これは2000人の男女を対象としたマンチェスター大学の研究で、1996年〜2014年にかけて2年ごとに全員の記憶力をチェックして、認知機能にどんな変化が出たかを調査したものです(ランダムに選ばれた10個の単語をどこまで覚えられるか?など記憶力をチェックしています)。
そして、脳の働きが下がりにくい人は何が違うのか?というのを調べたところ、
耳がよく聞こえる人ほど認知機能が下がりにくい
ということが分かりました。
耳がいい人ほど脳の機能がよく、さらには耳が悪い人が聴覚の治療を受けた後に、頭の働きが改善したそうです。
先日臭覚が体型に関係するという記事を書きましたが、聴覚も、またアンチエイジングという点で重要なのですね。
研究者によれば、
” 聴覚の治療をした被験者のうち、約75%に脳機能の向上が確認された。
耳の治療で認知機能の低下がふせげるとは想像していなかった。基本的に、加齢による認知の低下は避けられれないことだからである。”
ということで、研究者も驚くような結果だったわけです。
具体的な数値的には、耳の治療による認知機能の改善レベルは、10個の単語を覚えるテストでもうひとつの単語を余計に記憶できる程度だったそうです。
その点では劇的な変化とは言えないですど、おとろえはじめた脳が改善するということだけでもすごいと思います。
では、どうして聴覚がそこまで大事なのでしょうか?
” 聴覚への刺激は、脳につながる神経をも刺激する。”
という可能性を研究者は指摘しています。
さらには、
” 聞く力が衰えた人は、そうでない人に比べて速く脳の働きが低下する傾向がある。
これは、聴覚が働かないせいで社会的なコミュニケーションがさまたげられるのが大きいからだろう。
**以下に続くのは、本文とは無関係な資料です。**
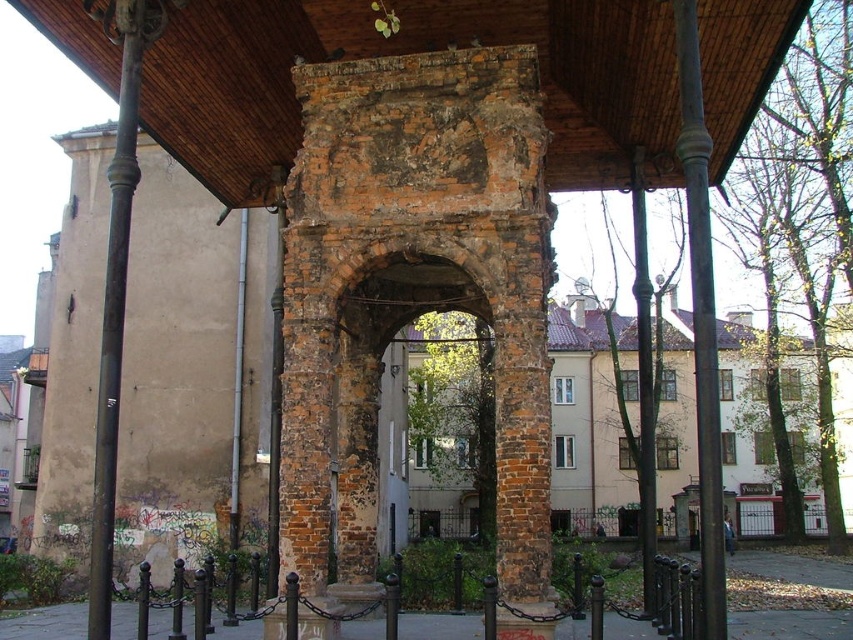 Does smooth dark brown post at right have a greater width compared to green metallic pole at center?

Indeed, smooth dark brown post at right has a greater width compared to green metallic pole at center.

Does smooth dark brown post at right appear on the right side of green metallic pole at center?

Indeed, smooth dark brown post at right is positioned on the right side of green metallic pole at center.

What are the coordinates of `smooth dark brown post at right` in the screenshot? It's located at (701, 316).

At what (x,y) coordinates should I click in order to perform the action: click on smooth dark brown post at right. Please return your answer as a coordinate pair (x, y). The height and width of the screenshot is (640, 853). Looking at the image, I should click on (701, 316).

Is wooden at center smaller than smooth dark brown post at right?

Correct, wooden at center occupies less space than smooth dark brown post at right.

Is wooden at center below smooth dark brown post at right?

Incorrect, wooden at center is not positioned below smooth dark brown post at right.

Between point (355, 40) and point (686, 176), which one is positioned in front?

Positioned in front is point (686, 176).

Locate an element on the screen. This screenshot has height=640, width=853. wooden at center is located at coordinates click(405, 52).

Is black polished pole at left behind green metallic pole at center?

No.

Who is more distant from viewer, (100, 365) or (648, 513)?

The point (648, 513) is behind.

The width and height of the screenshot is (853, 640). I want to click on black polished pole at left, so click(114, 300). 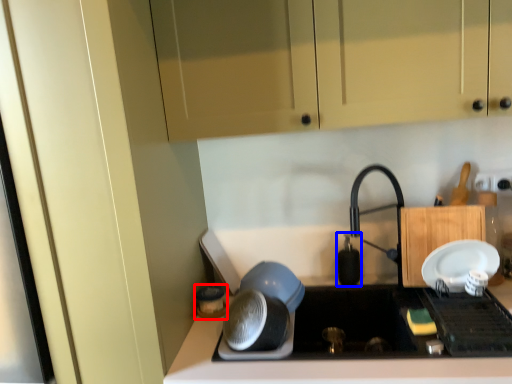 Question: Which object appears farthest to the camera in this image, appliance (highlighted by a red box) or appliance (highlighted by a blue box)?

Choices:
 (A) appliance
 (B) appliance

Answer: (B)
聴覚が低下すれば、親しい人とのやりとりもめんどうになるし、家族や友人との関係性も絶たれてしまう。”
と、コミュニケーションの減少も大きな原因のひとつとしてあがっています。
史上最大の幸福調査と呼ばれるハーバード成人発達研究でも確認されたように良い人間関係は幸福への最強の道なので、これが絶たれると脳機能も下がるということでしょうか。
ちなみに、2000人の男女にへ定期的に認知テストをした別の論文(ソース)によると、
白内障の手術を受けた患者の50%は認知の低下が遅くなった
そうです。
耳ほどではないにせよ視覚もコミュニケーションには欠かせない要素で、認知機能に大きく影響するということですね。
先日書いた臭覚にせよ、聴覚、視覚と私たちの基本的な感覚は脳の機能に影響を大きく与えているわけで、なるべくならこの感覚が衰えないようしておきたいものです。